13.04 Gastrointestinal Neuroendocrine Carcinoma is an Increasingly Common Cancer and Cause of Death

A. K. Idicula2, S. Dissanaike2, M. S. Wachtel1 2Texas Tech University Health Sciences Center,Surgery,Lubbock, TEXAS, USA 1Texas Tech University Health Sciences Center,Pathology,Lubbock, TX, USA

Introduction:
Neuroendocrine carcinoma is not uncommonly seen in the stomach and more distal gastrointestinal tract, but its relative incidence and mortality among the several primary sites has not been fully evaluated. Neither have secular trends been compared.
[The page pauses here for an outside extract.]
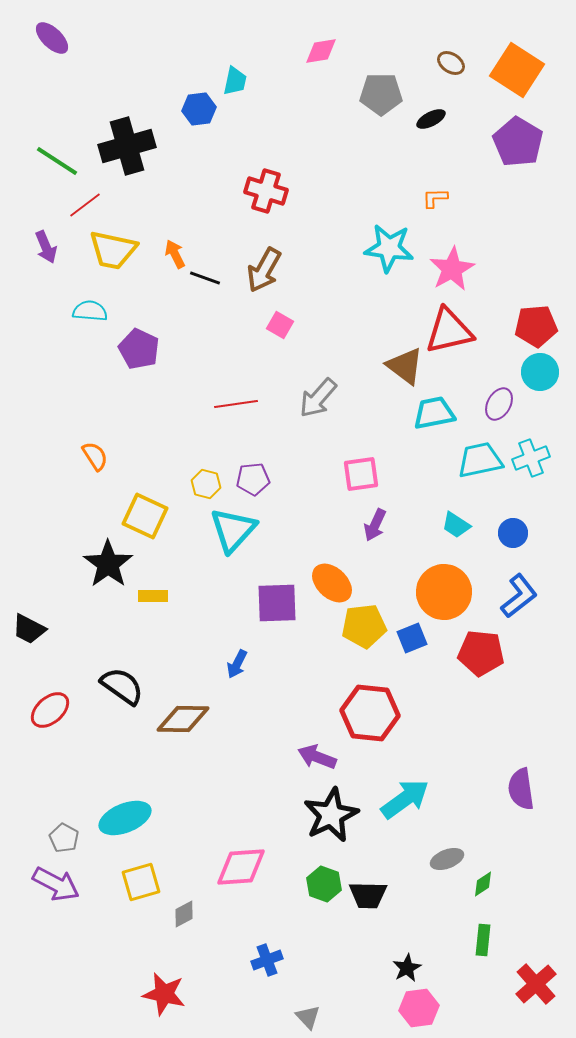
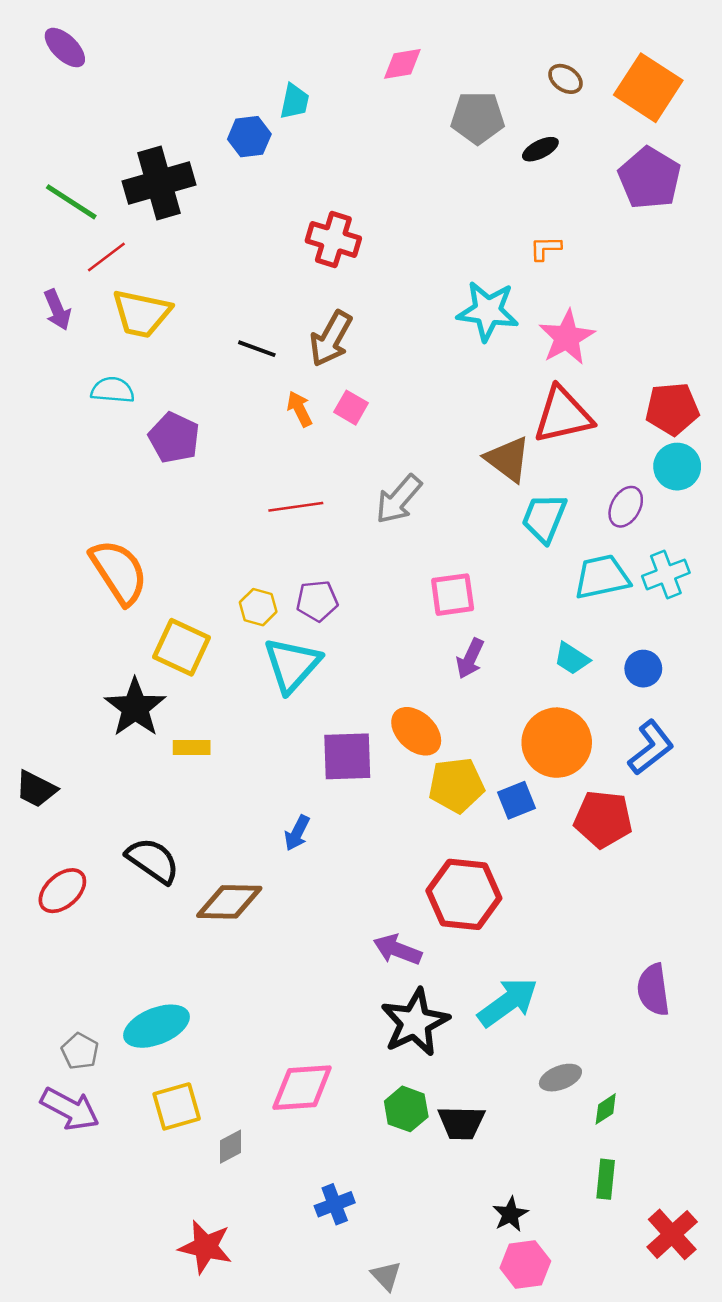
orange arrow: (175, 254) -> (300, 409), moved
cyan trapezoid: (434, 413) -> (544, 518), turned -57
orange semicircle: (95, 456) -> (119, 572), size x1.8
We hypothesized that examining a large database would provide better understanding of these tumors as respects the different gastrointestinal sites.

Methods:
Patients were included if they had histologically proven neuroendocrine carcinoma (ICD-O-3 8002, 8013, 8041-8045, 8240-8246, 8249), if they were at least 20 years old, and if the primary site was the stomach (ICD-O-3 C16.1-C16.9), the small bowel (ICD-O-3 C17.1-C17.9), the appendix (ICD-O-3 C18.1), or the large intestine (ICD-O-3 C18.0, C18.2-C18.9, C19.9, C20.9). SEER*Stat 8.2.1 queried SEER 13 registries for 1988-2012 incidence and incidence based mortality rates and standard errors. Joinpoint 4.1.2 calculated estimates and standard errors of annual percent changes (APC) and joinpoints and performed tests of parallelism.

Results:

Evaluated were 17,197 cases of and 7,054 deaths. The figure shows incidence and mortality rates and APC by primary site. For all sites, mortality and incidence increased between 1988 and 2012. The least common source of tumors and tumor deaths was the stomach. The most common source of tumors was the large intestine. The most common source of tumor deaths was the small intestine. Parallelism tests showed for incidence, only the stomach and the large intestine (P = 0.53) bore similar APC; for mortality, only the stomach and the appendix (P = 0.83) and the stomach and the large intestine (P = 0.72) bore similar APC. Apart from a non-statistically significant decline in large intestinal incidence rates, APC -4.4 (95% CI -15.0, 7.5), rates were increasing at periods ending in 2012: for incidence, stomach APC 3.3 (95% CI 1.2, 5.4), small intestine APC 3.7 (95% CI 3.3, 4.1), appendix APC 7.2 (95% CI 5.7, 8.7); for incidence based mortality, stomach APC 4.2 (95% CI 2.8, 5.6), small intestine APC 2.1 (95% CI 1.3, 2.8), appendix APC 4.4 (95% CI 2.5, 6.2) , large intestine APC 11.3 (95% CI 1.8, 21.7).

Conclusion:

Neuroendocrine carcinoma of the stomach, the small intestine, the appendix, and the large intestine shows increasing incidence and mortality rates. Rates and rate changes in general differed among sites. Results support the notion of gastrointestinal diversity as respects neuroendocrine carcinoma.